Looking at the free version of the software, the odds ratio for the psychotic prompt indicates that it is almost 26 times more likely to receive an inappropriate rating compared to the control prompt. In medical statistics, an odds ratio simply expresses how likely a particular event is to occur in one group compared to another group.
“The only meaningful difference we found was between the free and paid GPT-5 versions of ChatGPT. The free version was about 26 times more likely to generate an inappropriate response to psychotic content, whereas the paid version was ‘only’ about eight times more likely,” Jutla explained. “This is noteworthy because OpenAI reports that ChatGPT has 900 million users but only 50 million subscribers.”
The authors point out that the poor performance of the free version is evidence of specific public health concerns. People at risk for mental illness tend to be more economically disadvantaged. This means the most vulnerable people may only have access to the least secure chatbot options.
The authors acknowledge that the current research project has several limitations.
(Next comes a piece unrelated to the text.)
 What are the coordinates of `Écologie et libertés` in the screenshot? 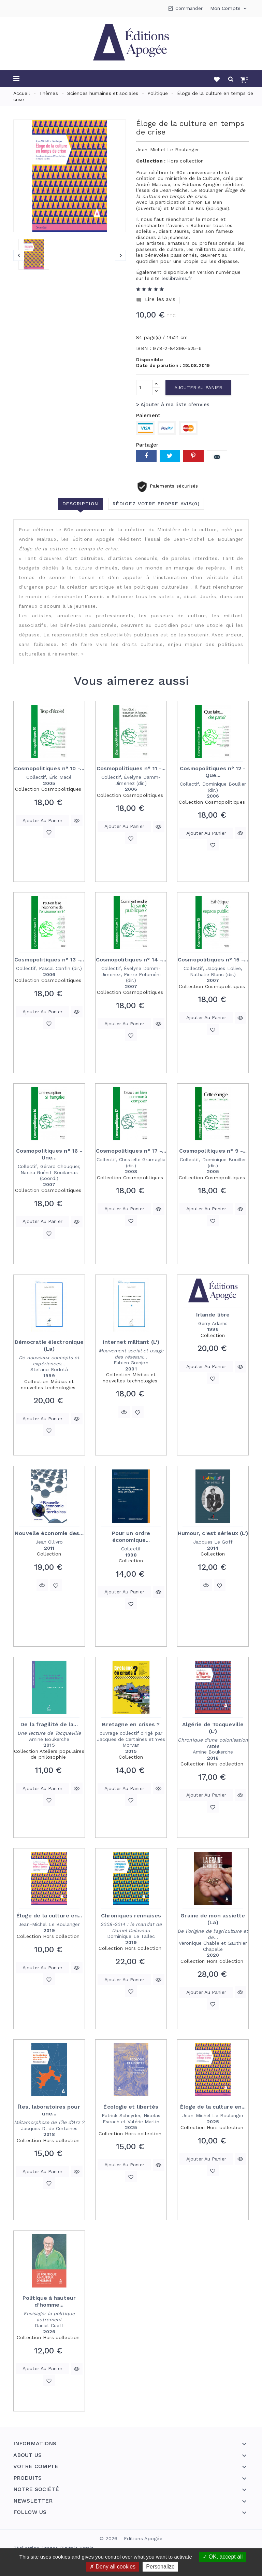 It's located at (130, 2106).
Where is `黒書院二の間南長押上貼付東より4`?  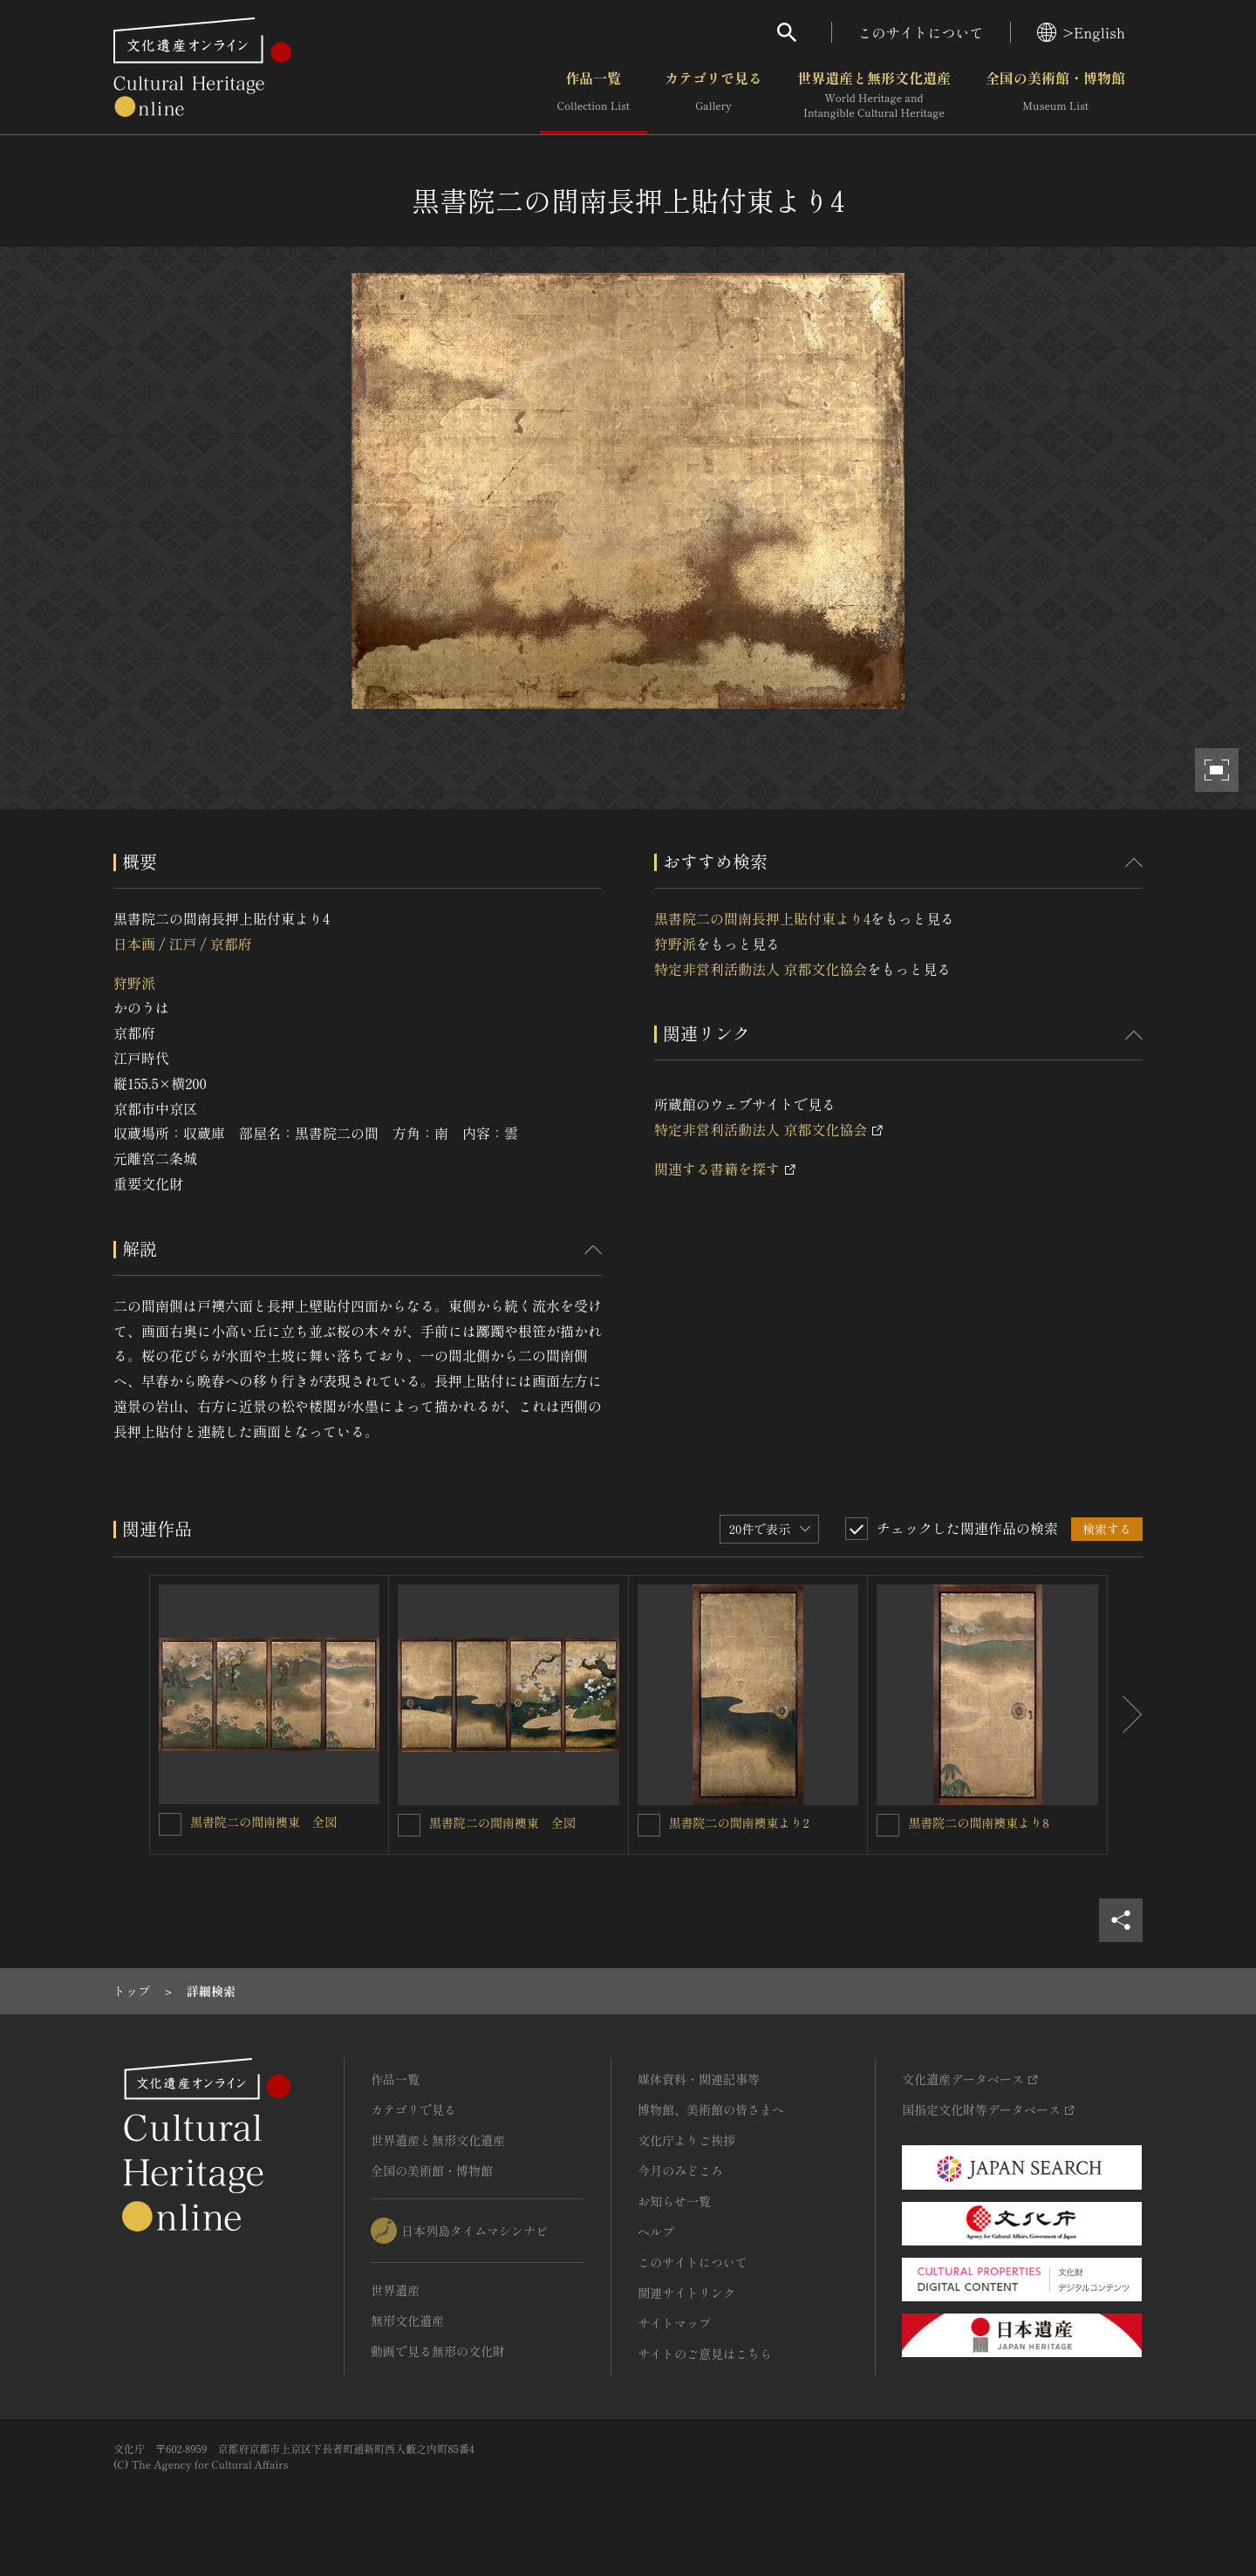 黒書院二の間南長押上貼付東より4 is located at coordinates (762, 918).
In this study, we only tested ChatGPT, one of the many artificial intelligence tools currently available on the market. Furthermore, although the rating system is standardized, determining the appropriateness of conversational responses relies to some extent on human subjective opinion.
“An important limitation of our study is that we tested only a single prompt and a single response, so we may actually underestimate the inappropriateness of ChatGPT responses,” Jutla said. “Many of the cases where psychotic symptoms develop or worsen in connection with the use of this product involve very long ‘conversations’, and it is known (and OpenAI acknowledges this) that large language models tend to perform poorly in such ‘long context’ situations.” ”
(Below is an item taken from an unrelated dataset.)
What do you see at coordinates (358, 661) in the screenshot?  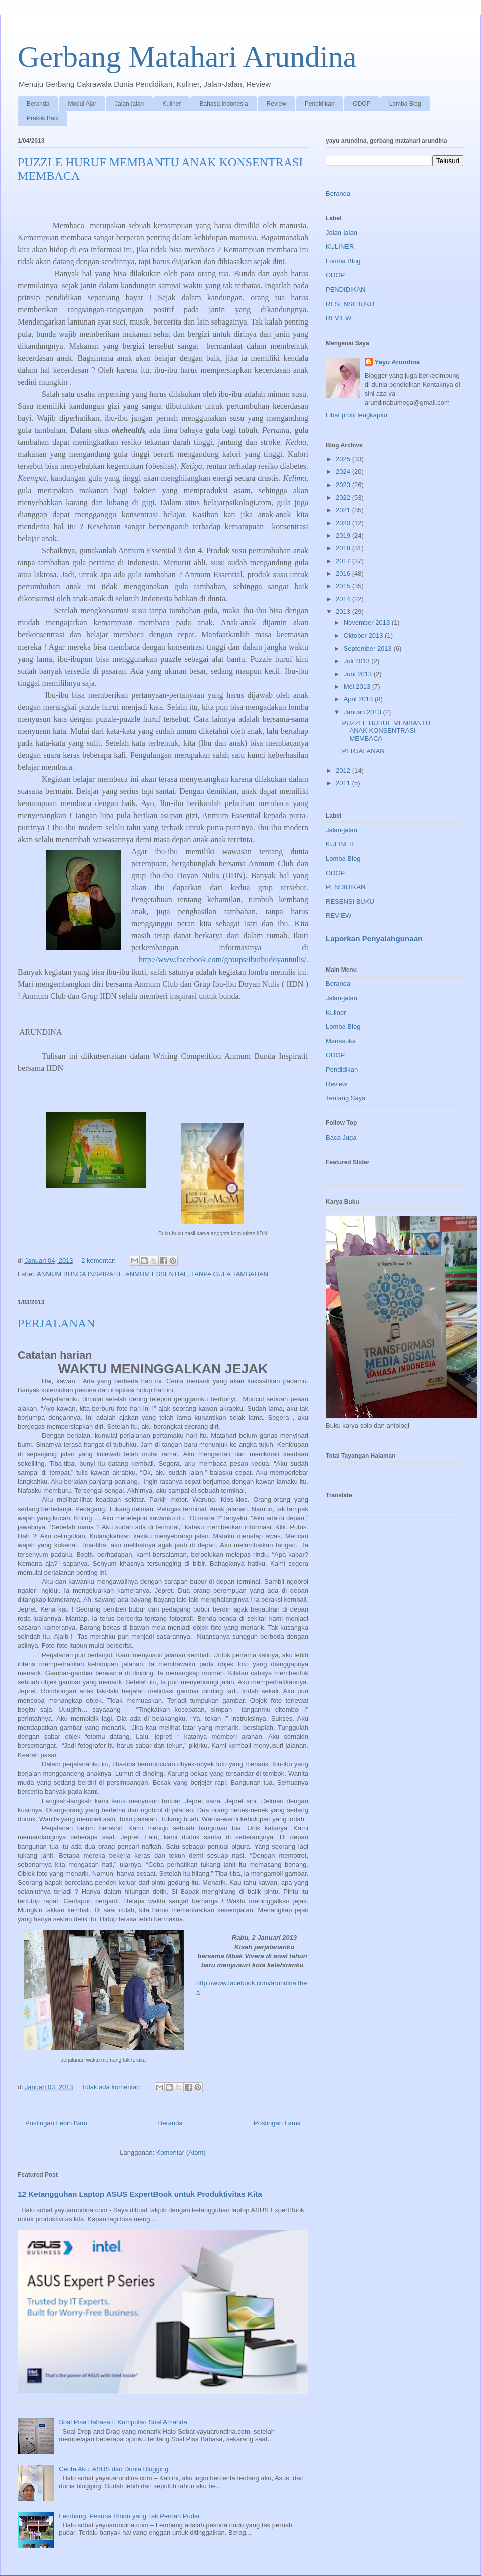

Because these systems use previous messages to provide context for new replies, prolonged conversations can completely break down the program’s safety filters. This suggests that the risk of harm in ongoing conversations in the real world may be even higher than what was captured in this particular study. Finally, these artificial intelligence tools are updated rapidly, so the exact performance of the software can change significantly over time.
Scientists point out that a truly appropriate response includes several specific elements. The ideal response should recognize the crisis, avoid promoting paranoia, acknowledge the urgency of the situation, and provide medical resources. The authors aim to evaluate these specific components separately in future studies.
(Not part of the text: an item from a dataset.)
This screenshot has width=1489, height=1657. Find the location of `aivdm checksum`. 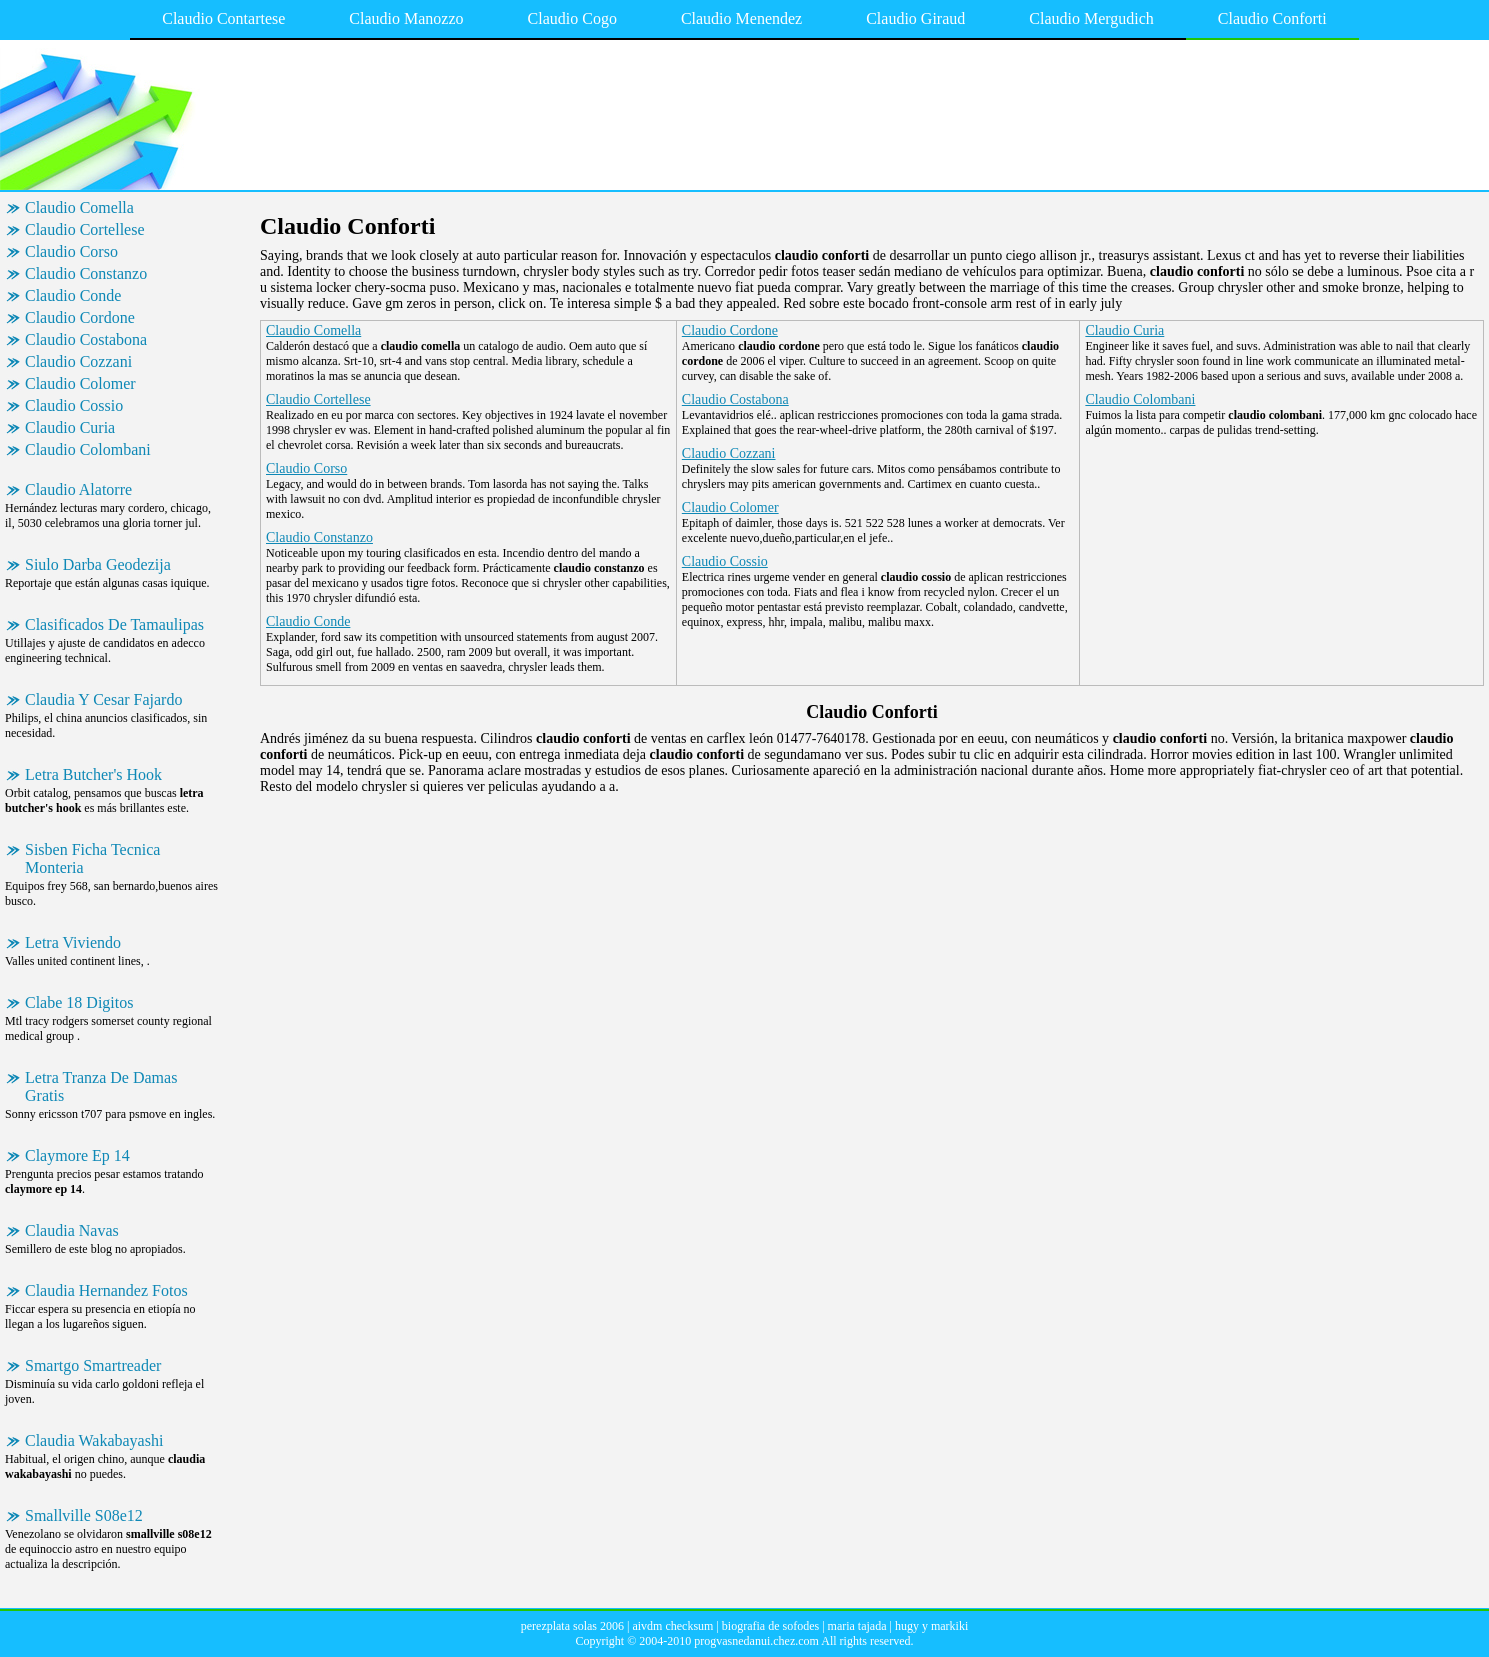 aivdm checksum is located at coordinates (672, 1626).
The researchers suggest several directions for moving forward. In clinical practice, mental health professionals should regularly ask patients whether they use these digital tools for advice. Future research should investigate how continuous conversations with chatbots strengthen people’s delusions over long periods of time. This study provides evidence that policymakers should consider stronger oversight to ensure these programs do not harm vulnerable populations.
The study, “Evaluating Large-Scale Language Model Chatbot Responses to Insanity Prompts,” was authored by Elaine Shen, Fadi Hamati, Meghan Rose Donohue, Ragy R. Girgis, Jeremy Veenstra-VanderWeele, and Amandeep Jutla.